The descendants of the Mythic bloodline hail from the seed of heroes of legend, and as such, they essentially may enact what could be called the little siblings of mythic abilities, namely, the mythic surge: Adding 1d4 to any d20-roll cha-mod times per day before the roll is made and later upgrading dice-sizes to up to 1d12. Solid.
The Nosferatu bloodline can grow claw attacks and emulate a combination of verminous and vampiric abilities that includes transforming your arm into a blast of nauseating vermin that damage a foe. Overall, once again, a solid bloodline. The penultimate one would be for those that carry the blood of Psychopomps in their veins and these beings may add ghost touch to their attacks or show targets glimpses of the afterlife as well as gaining some immunities à la death effects, poison and disease – once again a bit soon at 9th level, at least for my tastes, but not per se broken.

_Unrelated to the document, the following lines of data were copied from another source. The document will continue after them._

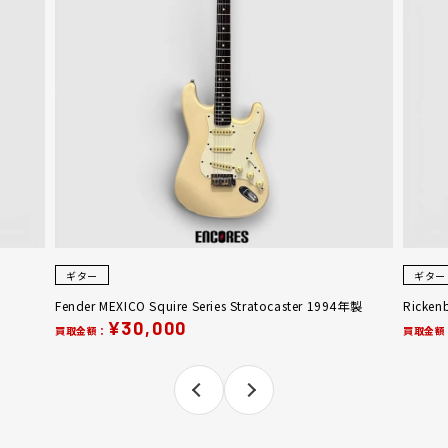
ギター
ギター
Fender MEXICO Squire Series Stratocaster 1994年製
Ricken
¥30,000
買取金額：
買取金額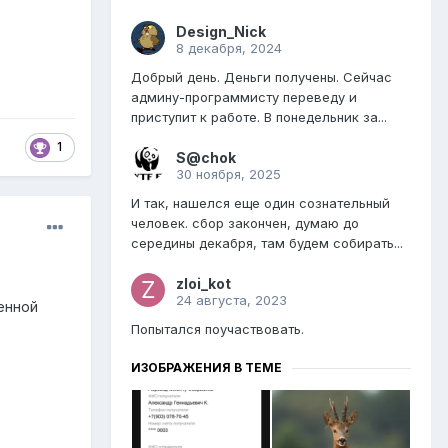
Design_Nick
8 декабря, 2024
Добрый день. Деньги получены. Сейчас
админу-программисту переведу и
приступит к работе. В понедельник за...
1
S@chok
30 ноября, 2025
И так, нашелся еще один сознательный
человек. сбор закончен, думаю до
середины декабря, там будем собирать...
zloi_kot
24 августа, 2023
ценной
Попытался поучаствовать.
ИЗОБРАЖЕНИЯ В ТЕМЕ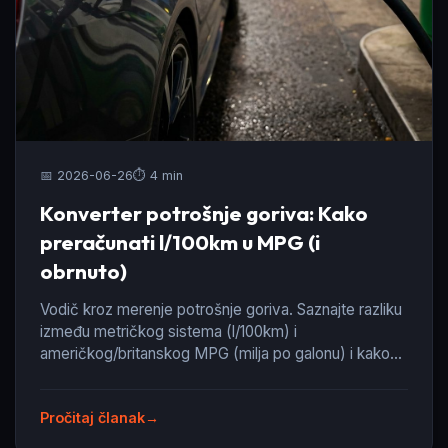
📅 2026-06-26
⏱️ 4 min
Konverter potrošnje goriva: Kako
preračunati l/100km u MPG (i
obrnuto)
Vodič kroz merenje potrošnje goriva. Saznajte razliku
između metričkog sistema (l/100km) i
američkog/britanskog MPG (milja po galonu) i kako
se preračunavaju.
Pročitaj članak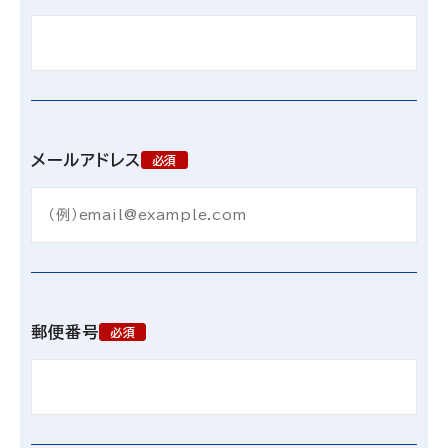
メールアドレス
必須
郵便番号
必須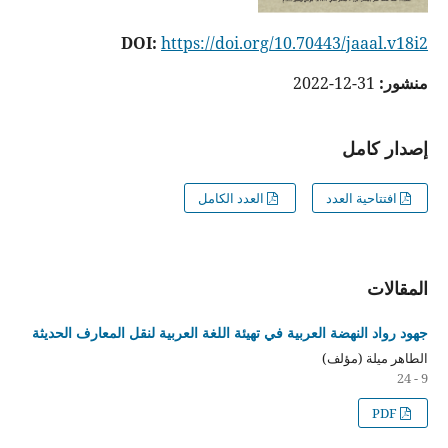
DOI:
https://doi.org/10.70443/jaaal.v18i2
منشور:
31-12-2022
إصدار كامل
افتتاحية العدد
العدد الكامل
المقالات
جهود رواد النهضة العربية في تهيئة اللغة العربية لنقل المعارف الحديثة
الطاهر ميلة (مؤلف)
9 - 24
PDF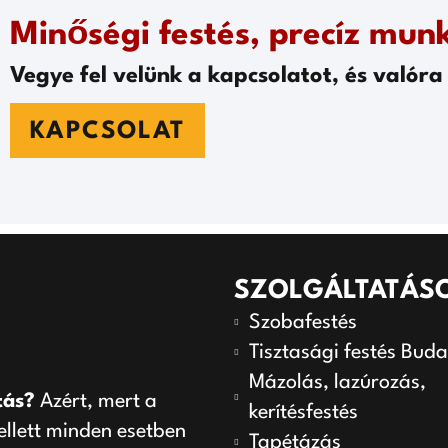
Minőségi festés, precíz munk
Vegye fel velünk a kapcsolatot, és valóra 
KAPCSOLAT
SZOLGÁLTATÁS
Szobafestés
Tisztasági festés Bud
Mázolás, lazúrozás,
tás?
Azért, mert a
kerítésfestés
lett minden esetben
Tapétázás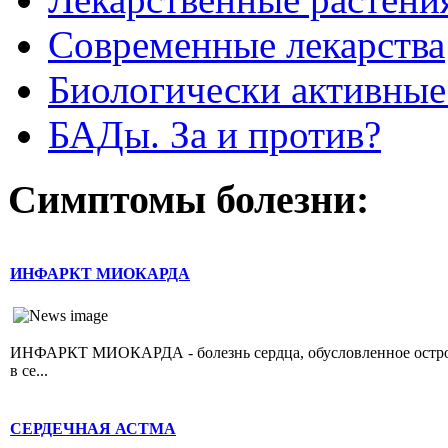
Современные лекарства
Биологически активные
БАДы. За и против?
Симптомы болезни:
ИНФАРКТ МИОКАРДА
ИНФАРКТ МИОКАРДА - болезнь сердца, обусловленное острой 
в се...
СЕРДЕЧНАЯ АСТМА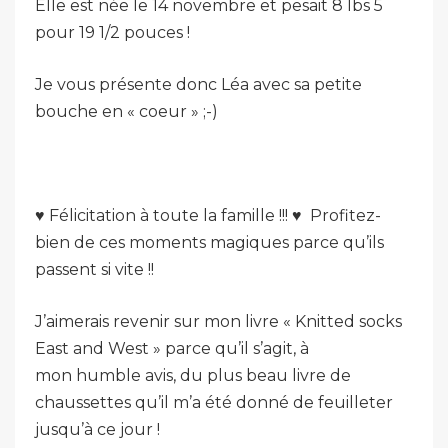
Elle est née le 14 novembre et pesait 8 lbs 5
pour 19 1/2 pouces !
Je vous présente donc Léa avec sa petite
bouche en « coeur » ;-)
♥ Félicitation à toute la famille !!! ♥ Profitez-
bien de ces moments magiques parce qu’ils
passent si vite !!
J’aimerais revenir sur mon livre « Knitted socks
East and West » parce qu’il s’agit, à
mon humble avis, du plus beau livre de
chaussettes qu’il m’a été donné de feuilleter
jusqu’à ce jour !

The final bloodline herein would be the Starspawn bloodline, which allows you to enter telepathy with willing targets or deal wis-damage to foes as well as bonuses to skill-checks based on mental attributes. At higher levels, you gain the no breath-quality and immunity to cold (again, a tad bit soon) and also leadership at double followers or two metamagic feats at 15th level. I’d be interested how this interacts with sorcerors that already have the leadership feat, an answer the pdf unfortunately does not provide.
Editing and formatting are very good, I didn’t notice any glaring glitches that would impede the quality. Layout adheres to PDG’s 2-column no-frills standard and the pdf comes fully bookmarked in spite of its brevity- nice!
The fourth installment of monstrous bloodlines offers us some rather unique takes and ability arrays, with overall solid bonus-spells selections and varied options that should make creating more diverse sorcerors a fun task. That being said, personally, I’m not too big a fan of the level 9-immunitites (and I know: there are precedents…) many of these have. That’s a matter of taste, though, and will not feature in my final verdict. What will feature here instead is the fact that the high-level abilities at level 15 and 20 often are not that impressive. +4 Str and Con, -2 Dex + no more eating? Not particularly impressive and unfortunately, the same hold true for a couple of the capstones herein. That being said, there is gold here – the rather experimental Elohim bloodline, which in the hands of the right player, can be rather powerful, for example or the “little sibling” of Mythic Surges make for cool cutting edge ideas – and offset the at times slightly (though much less than in no. 3) imprecise wording slip-ups and none-too impressive capstones some of these have. Taking the very low, fair price into account, I will settle for a final verdict of 3.5 stars, rounded up to 4 for the purpose of this platform.